[[ Data supplied open ]]
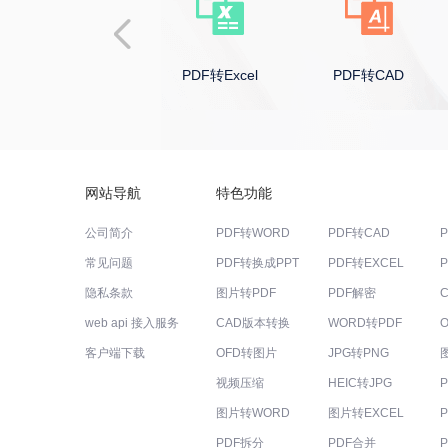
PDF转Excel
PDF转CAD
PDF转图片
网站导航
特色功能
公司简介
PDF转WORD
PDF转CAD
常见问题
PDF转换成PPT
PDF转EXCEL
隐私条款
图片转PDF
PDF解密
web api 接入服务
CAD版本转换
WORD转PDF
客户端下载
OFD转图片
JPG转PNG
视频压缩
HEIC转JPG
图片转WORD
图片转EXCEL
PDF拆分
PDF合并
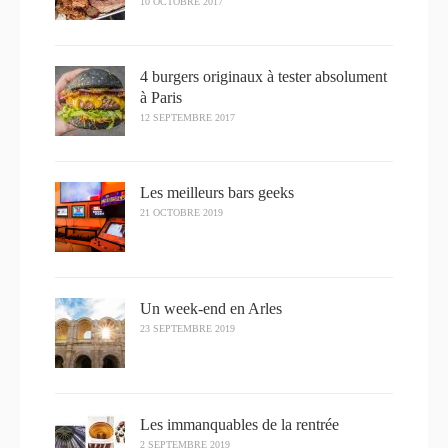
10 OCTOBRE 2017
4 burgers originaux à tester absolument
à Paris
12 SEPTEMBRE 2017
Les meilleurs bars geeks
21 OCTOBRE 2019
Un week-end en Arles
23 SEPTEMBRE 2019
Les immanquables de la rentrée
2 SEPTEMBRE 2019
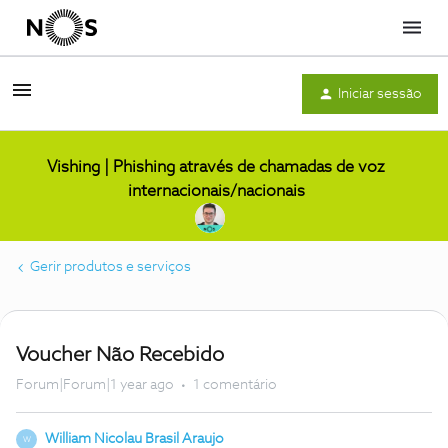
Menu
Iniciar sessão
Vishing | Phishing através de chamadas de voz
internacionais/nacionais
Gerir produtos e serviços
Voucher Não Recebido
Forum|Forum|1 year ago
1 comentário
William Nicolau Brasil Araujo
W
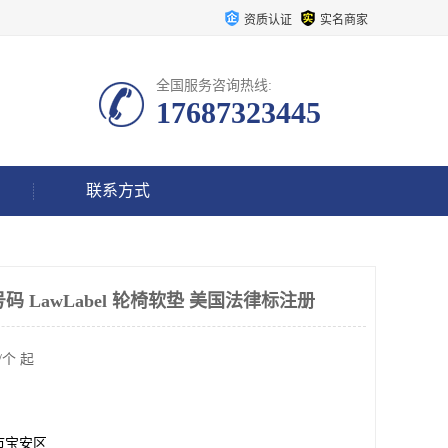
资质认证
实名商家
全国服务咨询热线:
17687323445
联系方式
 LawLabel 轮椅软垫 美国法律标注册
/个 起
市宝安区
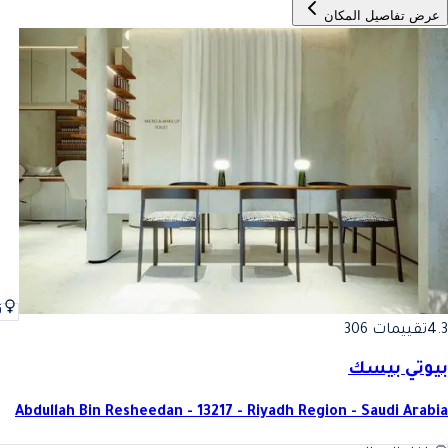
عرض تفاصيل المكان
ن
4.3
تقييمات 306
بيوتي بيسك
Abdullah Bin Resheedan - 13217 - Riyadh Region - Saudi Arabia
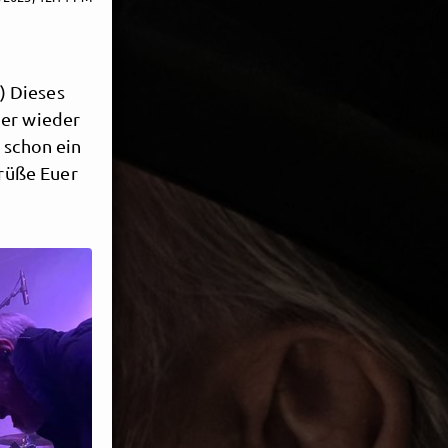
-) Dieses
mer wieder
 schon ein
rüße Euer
[[ Data supplied closed ]]
## Work to complete
Work through the data above line by line and give the number of lines in which "SEPTEMBRE" occurs. Add nothing else.

## Task answer
3